To get the median you need to get the length of each sequence, sort it, then pick the middle value if it's an odd number of rows or average the two middle values if it's even. You're unlikely to be able to do this in a single line of script hence I produced a small program for you.
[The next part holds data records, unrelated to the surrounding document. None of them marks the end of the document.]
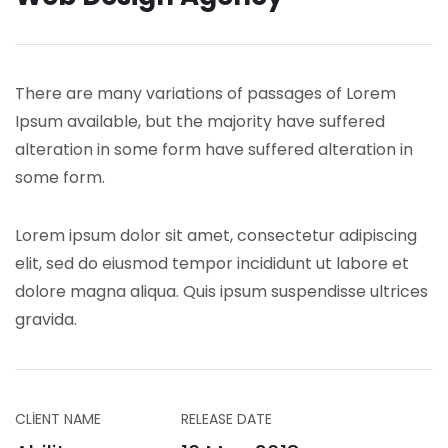
There are many variations of passages of Lorem
Ipsum available, but the majority have suffered
alteration in some form have suffered alteration in
some form.
Lorem ipsum dolor sit amet, consectetur adipiscing
elit, sed do eiusmod tempor incididunt ut labore et
dolore magna aliqua. Quis ipsum suspendisse ultrices
gravida.
CLIENT NAME
RELEASE DATE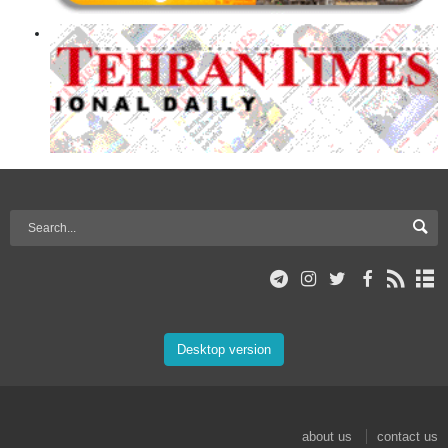
Desktop version
about us
contact us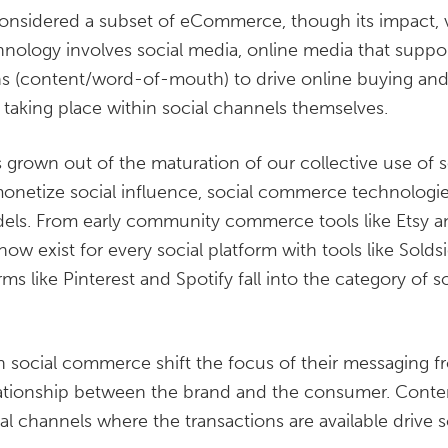
onsidered a subset of eCommerce, though its impact,
hnology involves social media, online media that support
ns (content/word-of-mouth) to drive online buying an
s taking place within social channels themselves.
grown out of the maturation of our collective use of s
monetize social influence, social commerce technologie
ls. From early community commerce tools like Etsy and
 exist for every social platform with tools like Soldsie
rms like Pinterest and Spotify fall into the category of
n social commerce shift the focus of their messaging f
elationship between the brand and the consumer. Conte
cial channels where the transactions are available driv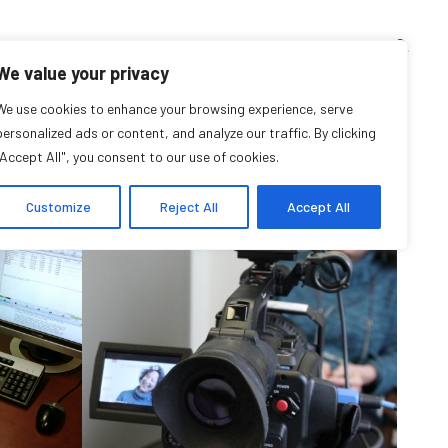
TEACHING CORNER
ARCHIVES
EVENTS
EN
FR
We value your privacy
ive for: Resources
We use cookies to enhance your browsing experience, serve
personalized ads or content, and analyze our traffic. By clicking
"Accept All", you consent to our use of cookies.
Customize
Reject All
Accept All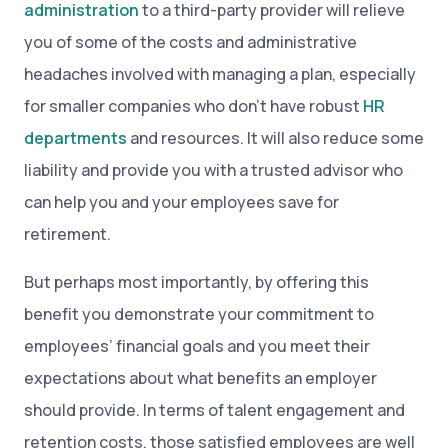
administration
to a third-party provider will relieve
you of some of the costs and administrative
headaches involved with managing a plan, especially
for smaller companies who don’t have robust
HR
departments
and resources. It will also reduce some
liability and provide you with a trusted advisor who
can help you and your employees save for
retirement.
But perhaps most importantly, by offering this
benefit you demonstrate your commitment to
employees’ financial goals and you meet their
expectations about what benefits an employer
should provide. In terms of talent engagement and
retention costs, those satisfied employees are well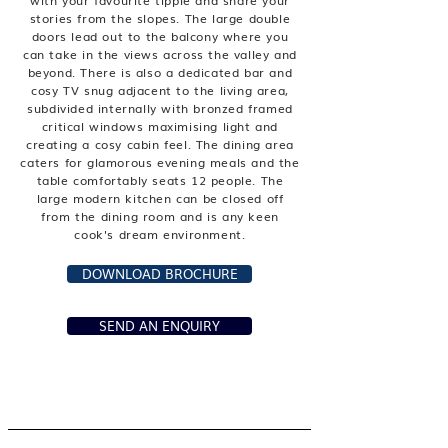
with your favourite tipple and share your
stories from the slopes. The large double
doors lead out to the balcony where you
can take in the views across the valley and
beyond. There is also a dedicated bar and
cosy TV snug adjacent to the living area,
subdivided internally with bronzed framed
critical windows maximising light and
creating a cosy cabin feel. The dining area
caters for glamorous evening meals and the
table comfortably seats 12 people. The
large modern kitchen can be closed off
from the dining room and is any keen
cook's dream environment.
DOWNLOAD BROCHURE
SEND AN ENQUIRY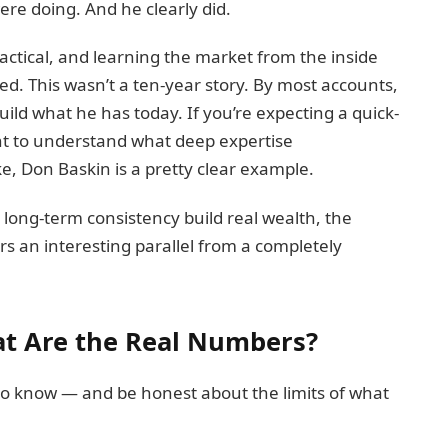
re doing. And he clearly did.
actical, and learning the market from the inside
d. This wasn’t a ten-year story. By most accounts,
build what he has today. If you’re expecting a quick-
 want to understand what deep expertise
e, Don Baskin is a pretty clear example.
 long-term consistency build real wealth, the
rs an interesting parallel from a completely
t Are the Real Numbers?
 to know — and be honest about the limits of what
I've tried to improve the median part of the code and came up with this :
Code:
#!/bin/sh
echo "GAAAAGAGGA
ATATTAGGTTTTTAC
TATATTTAACGCGAATGATT" > original_file.dat
# show average
cat original_file.dat | \
awk '
BEGIN { total=0 }
{ total = total + length($0) }
END { print "AVG=" total/NR}'
# get lengths and sort them
cat original_file.dat | \
awk '{ print length($0) }' | \
sort -n \
> tmp.dat
# how many recs in file
RECS=`cat tmp.dat | wc -l`
ODD_NUM=`expr $RECS % 2`
CUTOFF_POINT=`expr $RECS / 2`
CUTOFF_POINT=`expr $CUTOFF_POINT + 1`
if test $ODD_NUM -eq 0
then
cat tmp.dat | \
head -$CUTOFF_POINT | \
tail -2 | \
awk '
BEGIN { total=0 }
{ total = total + $0 }
END { print "MEDIAN=" total/NR}'
else
echo "MEDIAN="`cat tmp.dat | head -$CUTOFF_POINT | tail -1`
fi
exit
You still haven't explained what you're doing with DNA - is it anything interesting?